Pixel coordinate grounding data:
════
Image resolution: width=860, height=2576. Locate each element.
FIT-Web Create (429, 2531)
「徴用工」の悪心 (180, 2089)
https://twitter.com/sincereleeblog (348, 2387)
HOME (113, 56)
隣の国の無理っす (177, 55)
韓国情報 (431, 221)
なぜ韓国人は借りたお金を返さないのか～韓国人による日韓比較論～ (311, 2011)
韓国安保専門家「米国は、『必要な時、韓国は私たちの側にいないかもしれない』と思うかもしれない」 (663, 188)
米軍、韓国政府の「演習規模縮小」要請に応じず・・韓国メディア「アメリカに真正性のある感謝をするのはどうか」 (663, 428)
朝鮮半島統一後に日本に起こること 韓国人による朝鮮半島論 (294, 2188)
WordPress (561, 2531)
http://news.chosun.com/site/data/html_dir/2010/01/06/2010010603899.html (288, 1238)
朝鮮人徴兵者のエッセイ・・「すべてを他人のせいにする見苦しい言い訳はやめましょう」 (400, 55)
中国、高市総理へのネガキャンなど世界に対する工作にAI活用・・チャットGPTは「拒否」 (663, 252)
════
Instructions for the task:
Having read the entries above, set each one down again exactly.

Written solution:
Image resolution: width=860, height=2576. Locate each element.
FIT-Web Create (429, 2531)
「徴用工」の悪心 (180, 2089)
https://twitter.com/sincereleeblog (348, 2387)
HOME (113, 56)
隣の国の無理っす (177, 55)
韓国情報 (431, 221)
なぜ韓国人は借りたお金を返さないのか～韓国人による日韓比較論～ (311, 2011)
韓国安保専門家「米国は、『必要な時、韓国は私たちの側にいないかもしれない』と思うかもしれない」 (663, 188)
米軍、韓国政府の「演習規模縮小」要請に応じず・・韓国メディア「アメリカに真正性のある感謝をするのはどうか」 (663, 428)
朝鮮半島統一後に日本に起こること 韓国人による朝鮮半島論 (294, 2188)
WordPress (561, 2531)
http://news.chosun.com/site/data/html_dir/2010/01/06/2010010603899.html (288, 1238)
朝鮮人徴兵者のエッセイ・・「すべてを他人のせいにする見苦しい言い訳はやめましょう」 (400, 55)
中国、高市総理へのネガキャンなど世界に対する工作にAI活用・・チャットGPTは「拒否」 (663, 252)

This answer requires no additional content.